= Beginning of Section =

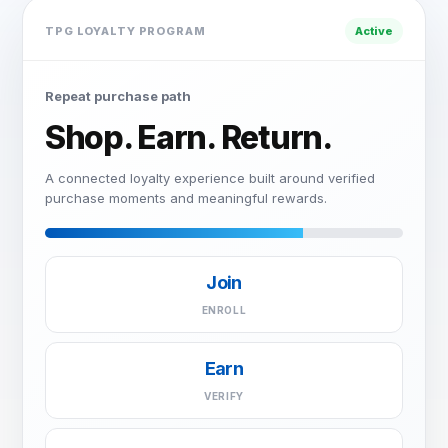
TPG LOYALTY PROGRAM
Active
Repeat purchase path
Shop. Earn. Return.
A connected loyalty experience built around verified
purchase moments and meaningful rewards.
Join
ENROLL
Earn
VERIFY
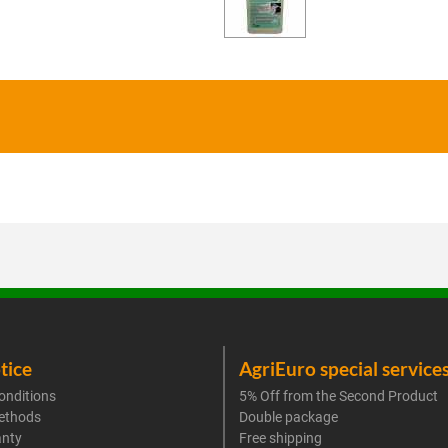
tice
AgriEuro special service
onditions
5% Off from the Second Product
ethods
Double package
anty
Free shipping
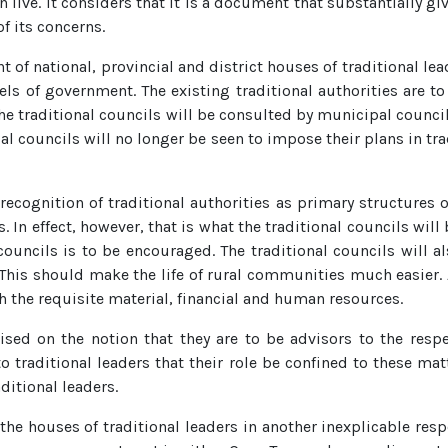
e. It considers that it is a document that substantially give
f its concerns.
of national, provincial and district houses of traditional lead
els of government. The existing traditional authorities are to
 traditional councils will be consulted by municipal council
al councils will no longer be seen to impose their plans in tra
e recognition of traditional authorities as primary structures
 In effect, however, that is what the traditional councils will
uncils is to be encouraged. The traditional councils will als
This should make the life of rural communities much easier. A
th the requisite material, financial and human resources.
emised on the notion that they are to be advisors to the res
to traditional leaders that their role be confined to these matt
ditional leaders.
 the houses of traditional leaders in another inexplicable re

= End of Section =
= Beginning of Section =

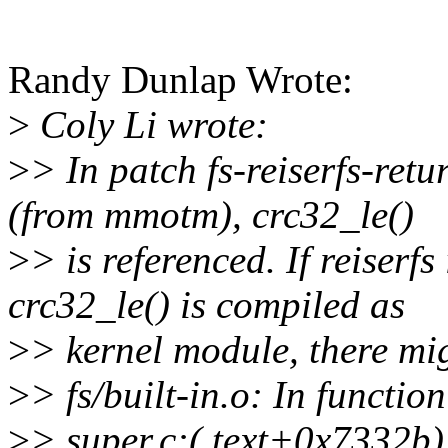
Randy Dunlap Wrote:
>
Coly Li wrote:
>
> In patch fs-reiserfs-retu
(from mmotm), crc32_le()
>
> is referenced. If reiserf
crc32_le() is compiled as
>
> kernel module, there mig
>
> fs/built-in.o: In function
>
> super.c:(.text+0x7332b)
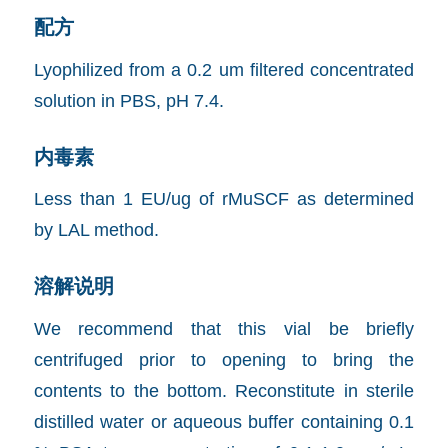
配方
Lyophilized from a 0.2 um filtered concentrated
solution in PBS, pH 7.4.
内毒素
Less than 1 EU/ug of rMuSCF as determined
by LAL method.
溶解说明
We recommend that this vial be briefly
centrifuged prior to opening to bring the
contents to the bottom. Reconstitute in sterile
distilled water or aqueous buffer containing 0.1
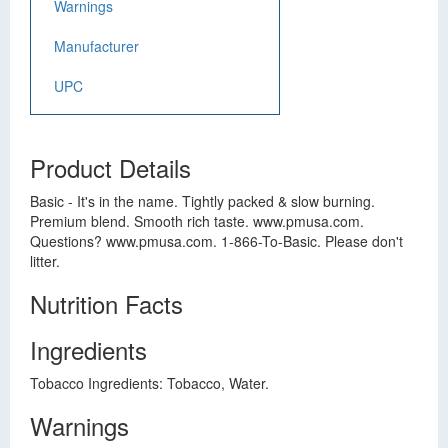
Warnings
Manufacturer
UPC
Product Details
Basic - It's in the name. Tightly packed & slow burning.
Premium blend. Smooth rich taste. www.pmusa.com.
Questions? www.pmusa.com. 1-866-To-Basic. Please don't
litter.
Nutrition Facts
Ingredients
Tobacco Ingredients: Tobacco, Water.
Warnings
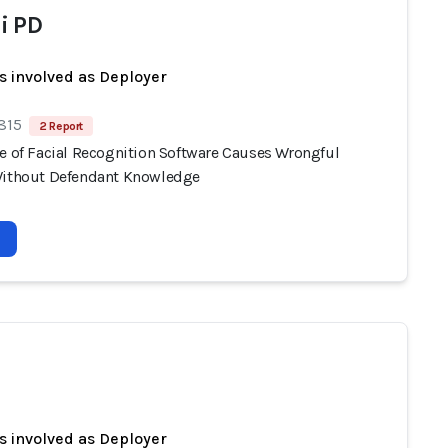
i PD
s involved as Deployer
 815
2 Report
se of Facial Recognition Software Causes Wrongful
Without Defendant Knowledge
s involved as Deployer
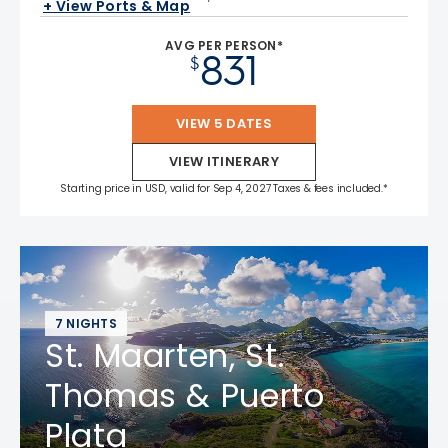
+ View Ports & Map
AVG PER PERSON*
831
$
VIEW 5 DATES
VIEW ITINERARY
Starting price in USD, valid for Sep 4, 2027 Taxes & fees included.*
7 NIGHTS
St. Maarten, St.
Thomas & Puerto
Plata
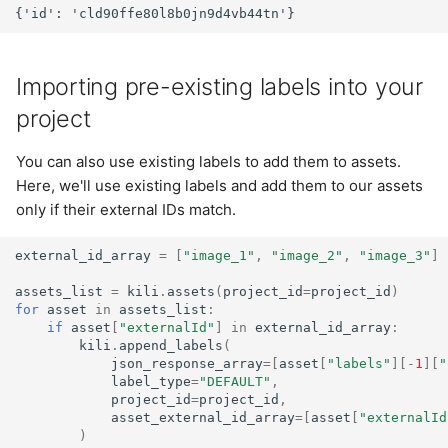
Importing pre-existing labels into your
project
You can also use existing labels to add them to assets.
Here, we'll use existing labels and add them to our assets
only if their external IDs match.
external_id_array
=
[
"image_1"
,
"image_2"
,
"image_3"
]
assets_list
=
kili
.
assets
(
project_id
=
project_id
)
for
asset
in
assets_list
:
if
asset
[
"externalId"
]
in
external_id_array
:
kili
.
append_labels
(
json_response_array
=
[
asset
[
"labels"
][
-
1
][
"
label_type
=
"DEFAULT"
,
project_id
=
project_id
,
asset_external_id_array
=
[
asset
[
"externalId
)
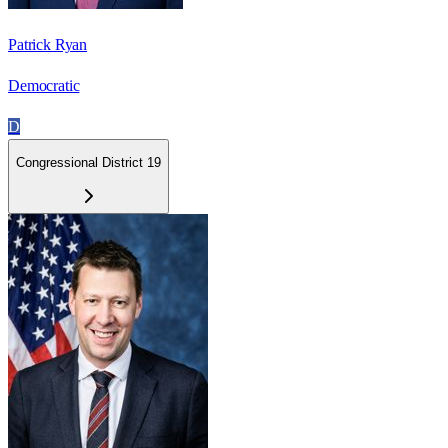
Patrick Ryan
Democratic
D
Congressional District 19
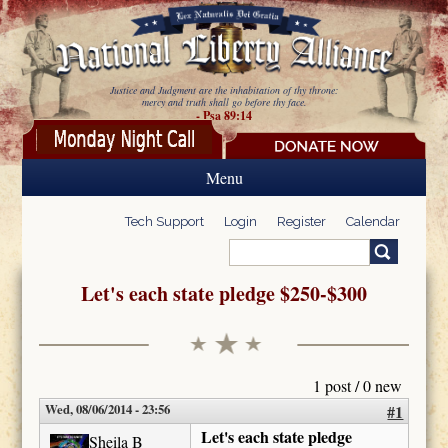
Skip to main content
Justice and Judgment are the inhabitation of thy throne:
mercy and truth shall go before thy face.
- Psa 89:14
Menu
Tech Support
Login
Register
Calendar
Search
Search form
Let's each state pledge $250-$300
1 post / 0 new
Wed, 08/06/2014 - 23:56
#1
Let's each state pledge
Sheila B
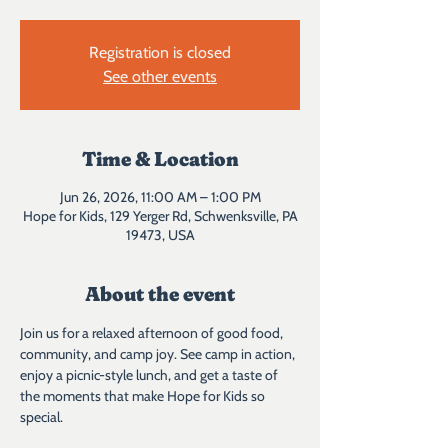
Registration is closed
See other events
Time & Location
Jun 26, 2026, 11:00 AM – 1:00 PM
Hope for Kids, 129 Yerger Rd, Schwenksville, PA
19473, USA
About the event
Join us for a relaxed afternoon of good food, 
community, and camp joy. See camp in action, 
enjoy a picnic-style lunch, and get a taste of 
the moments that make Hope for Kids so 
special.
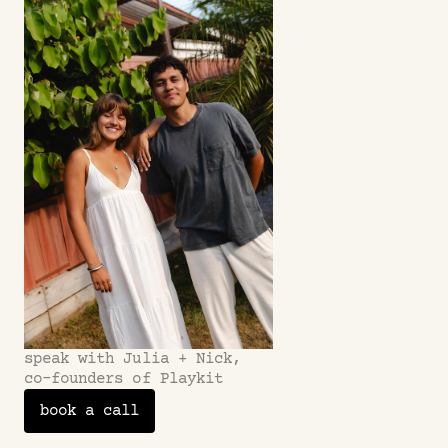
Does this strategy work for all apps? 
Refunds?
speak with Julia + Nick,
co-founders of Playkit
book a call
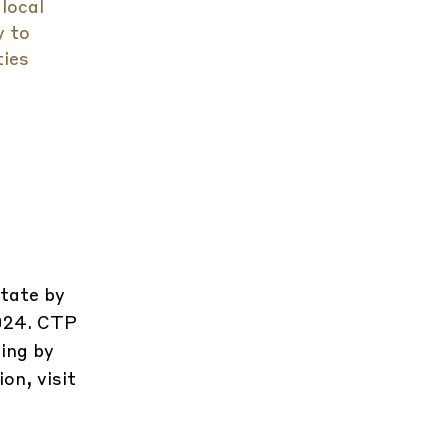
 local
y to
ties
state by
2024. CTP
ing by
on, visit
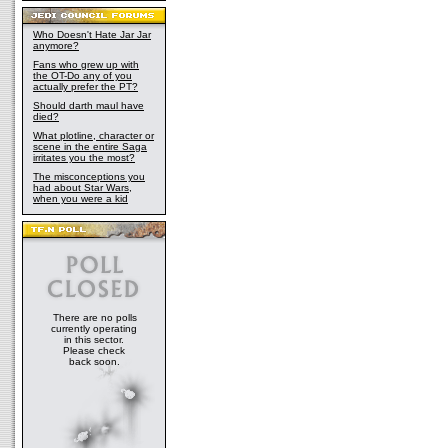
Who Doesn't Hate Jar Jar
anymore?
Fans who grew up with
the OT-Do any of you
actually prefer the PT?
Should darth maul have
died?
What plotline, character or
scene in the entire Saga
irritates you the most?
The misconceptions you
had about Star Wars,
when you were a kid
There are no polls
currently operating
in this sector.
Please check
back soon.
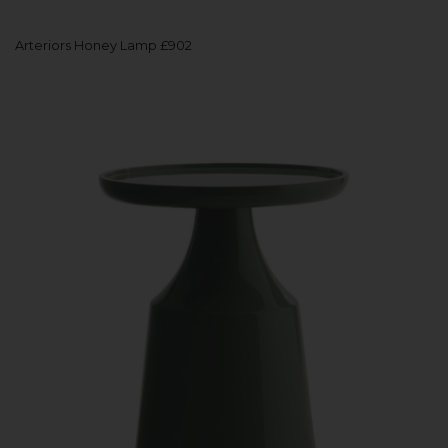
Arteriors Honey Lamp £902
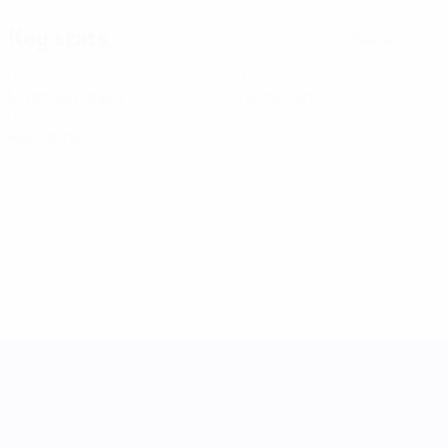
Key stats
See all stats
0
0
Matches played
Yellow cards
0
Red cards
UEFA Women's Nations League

= End of Section =

*Goal of the exercise*.
Nothing but the lines from the one with "Questions? www.pmusa.com. 1-866-To-Basic." to the one with "mercy and truth shall go before thy face." above, both included, should be transcribed, exactly and without pictures.

*Completed exercise*.
Questions? www.pmusa.com. 1-866-To-Basic. Please don't
litter.
Nutrition Facts
Ingredients
Tobacco Ingredients: Tobacco, Water.
Warnings
i PD
s involved as Deployer
 815
2 Report
se of Facial Recognition Software Causes Wrongful
Without Defendant Knowledge
s involved as Deployer
+ View Ports & Map
AVG PER PERSON*
831
$
VIEW 5 DATES
VIEW ITINERARY
Starting price in USD, valid for Sep 4, 2027 Taxes & fees included.*
7 NIGHTS
St. Maarten, St.
Thomas & Puerto
Plata
Importing pre-existing labels into your
project
You can also use existing labels to add them to assets.
Here, we'll use existing labels and add them to our assets
only if their external IDs match.
external_id_array
=
[
"image_1"
,
"image_2"
,
"image_3"
]
assets_list
=
kili
.
assets
(
project_id
=
project_id
)
for
asset
in
assets_list
:
if
asset
[
"externalId"
]
in
external_id_array
:
kili
.
append_labels
(
json_response_array
=
[
asset
[
"labels"
][
-
1
][
"
label_type
=
"DEFAULT"
,
project_id
=
project_id
,
asset_external_id_array
=
[
asset
[
"externalId
)
Patrick Ryan
Democratic
D
Congressional District 19
Skip to main content
Justice and Judgment are the inhabitation of thy throne:
mercy and truth shall go before thy face.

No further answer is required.